Properties of the Maximum Likelihood Estimator
The MLE has many appealing properties for large sample sizes that can be summarized as follows:
\begin{align}
\mathbb{E}\left[\hat\theta_{\text{ML}}\right] &\rightarrow \theta\\\
\mathrm{Var}\left[\hat\theta_{\text{ML}}\right] &\rightarrow \mathcal{I}^{-1}(\theta)
\end{align}
Moreover, $\hat\theta_{\text{ML}}$ is asymptotically normal.
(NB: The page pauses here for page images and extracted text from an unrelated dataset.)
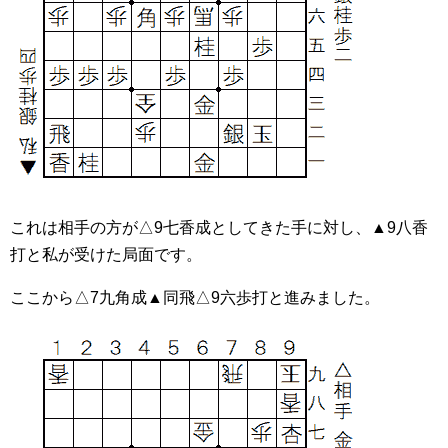
これは相手の方が△9七香成としてきた手に対し、▲9八香
打と私が受けた局面です。
ここから△7九角成▲同飛△9六歩打と進みました。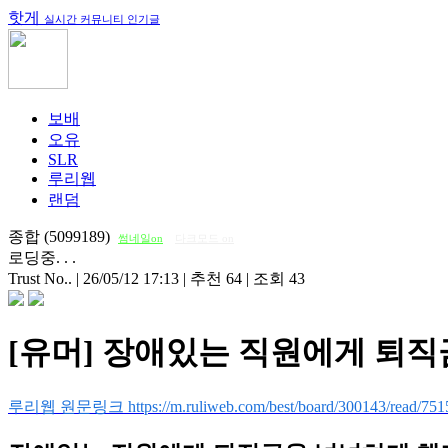
핫게
실시간 커뮤니티 인기글
보배
오유
SLR
루리웹
랜덤
종합 (5099189)
썸네일on
다크모드 on
로딩중. . .
Trust No..
|
26/05/12 17:13
|
추천 64
|
조회 43
[유머] 장애있는 직원에게 퇴
루리웹 원문링크 https://m.ruliweb.com/best/board/300143/read/751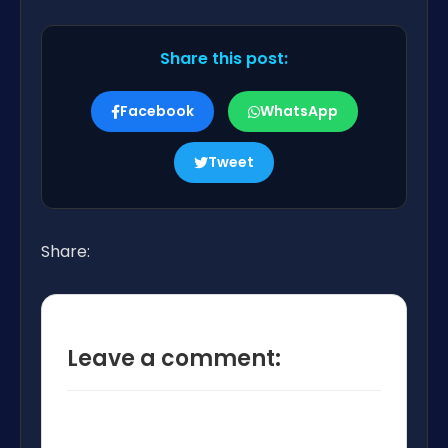
Share this post:
Facebook
WhatsApp
Tweet
Share:
Leave a comment:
Combining these properties, we have for $N\rightarrow\infty$ that
\begin{equation}
\hat\theta_{\text{ML}}\sim \mathcal{N}\left(\theta,\mathcal{I}^{-1}(\theta)\right),
\end{equation}
i.e., the MLE is asymptotically consistent and the maximum likelihood estimate is normal distributed.
For some specific problems, we are interested in finding a transformed parameter $\psi(\theta)$, i.e., a parameter which depends on $\theta$. If $\psi$ is a one-to-one mapping, then the maximum likelihood estimate of $\psi$ is \begin{equation} \hat\psi_{\text{ML}} = \psi\left(\hat\theta_{\text{ML}}\right) \end{equation} which is known as the invariance property of the maximum likelihood estimator.
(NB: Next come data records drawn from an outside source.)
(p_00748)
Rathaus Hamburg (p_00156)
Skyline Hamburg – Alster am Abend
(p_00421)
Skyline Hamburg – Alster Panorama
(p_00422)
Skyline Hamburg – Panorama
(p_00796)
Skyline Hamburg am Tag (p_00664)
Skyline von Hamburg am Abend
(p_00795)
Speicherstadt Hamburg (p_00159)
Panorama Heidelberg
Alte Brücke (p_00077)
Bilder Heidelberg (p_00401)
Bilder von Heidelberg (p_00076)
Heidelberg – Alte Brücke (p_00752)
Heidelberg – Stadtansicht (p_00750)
Maximum Likelihood Estimator for Vector Parameter
The concept of the MLE can also in estimating multiple parameters. If the maximum is interior and if the partial derivative with respect to all parameters exists, then a necessary condition for the maximum is \begin{equation} \frac{\partial}{\partial\boldsymbol\theta} \mathcal{l}(\mathbf{x};\boldsymbol\theta) = \mathbf{0}. \end{equation} Thus, the maximum can be found by equating the gradient of the log-likelihood function with zero.
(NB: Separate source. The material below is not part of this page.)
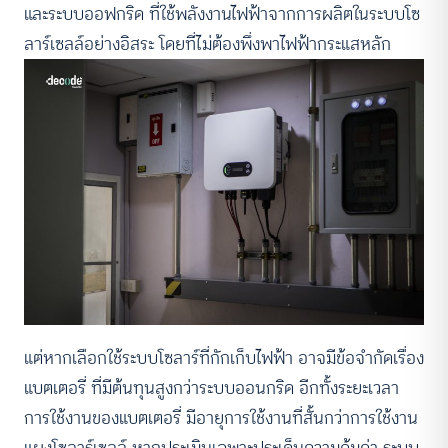
และระบบออฟกริด ที่ใช้พลังงานไฟฟ้าจากการผลิตในระบบโซ
ลาร์เซลล์อย่างอิสระ โดยที่ไม่ต้องพึ่งพาไฟฟ้ากระแสหลัก
แต่หากเลือกใช้ระบบโซลาร์ที่กักเก็บไฟฟ้า อาจมีข้อจำกัดเรื่อง
แบตเตอรี่ ที่มีต้นทุนสูงกว่าระบบออนกริด อีกทั้งระยะเวลา
การใช้งานของแบตเตอรี่ มีอายุการใช้งานที่สั้นกว่าการใช้งาน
Properties of the Maximum Likelihood Estimator for Vector Parameter
The MLE for vector parameter possesses the same asymptotical properties as the MLE for scalar parameter. We summarize the properties as follows: For $N\rightarrow \infty$, the maximum likelihood estimate is \begin{equation} \hat{\boldsymbol\theta}_{\text{ML}} \sim \mathcal{N}\left(\boldsymbol\theta,\mathbf{I}^{-1}(\boldsymbol\theta)\right), \end{equation} where $\mathbf{I}(\boldsymbol\theta)$ is the Fisher information matrix evaluated at the true value of the unknown parameter.
Example
Consider the example of estimating the DC level and the noise variance presented in the module on the CRLB. There we already evaluated the expressions we need to evaluate the gradient given as
\begin{align}
\frac{\partial}{\partial A} \mathcal{l}(\mathbf{x};\boldsymbol\theta) &= \frac{1}{\sigma^2}\sum_{n=0}^{N-1}(x[n]-A)\\\
\frac{\partial}{\partial \sigma^2} \mathcal{l}(\mathbf{x};\boldsymbol\theta) &= -\frac{N}{2\sigma^2}+\frac{1}{2\sigma^4}\sum_{n=0}^{N-1}(x[n]-A)^2 \label{eq:variance}
\end{align}
We already obtained the maximum likelihood estimate for the DC level which is the sample mean \begin{equation} \hat{A} = \bar{x} = \frac{1}{N}\sum_{n=0}^{N-1}x[n]. \label{eq:samplemean} \end{equation} Equating \eqref{eq:variance} to zero and solving for $\sigma^2$ using $\bar{x}$ yields \begin{equation} \hat{\sigma^2} = \frac{1}{N}\sum_{n=0}^{N-1}(x[n]-\bar{x})^2 \end{equation}
The sample mean $\bar{x}$ is a scaled sum of IID Gaussian random variables, and thus, Gaussian again with mean $A$ and variance $\sigma^2/N$, i.e., \begin{equation} \bar{x} \sim \mathcal{N}\left(A,\frac{\sigma^2}{N}\right) \end{equation}
On the other hand, by the central limit theorem, it can be shown that \begin{equation} \hat{\sigma^2} \sim \mathcal{N}\left(\frac{N-1}{N}\sigma^2, \frac{2(N-1)}{N^2}\sigma^4\right), \end{equation} which, for large $N$, can be approximated by \begin{equation} \hat{\sigma^2} \sim \mathcal{N}\left(\sigma^2, \frac{2}{N}\sigma^4\right). \end{equation} Thus, we have that our estimates are asymptotically unbiased, and their variance approaches the CRLB.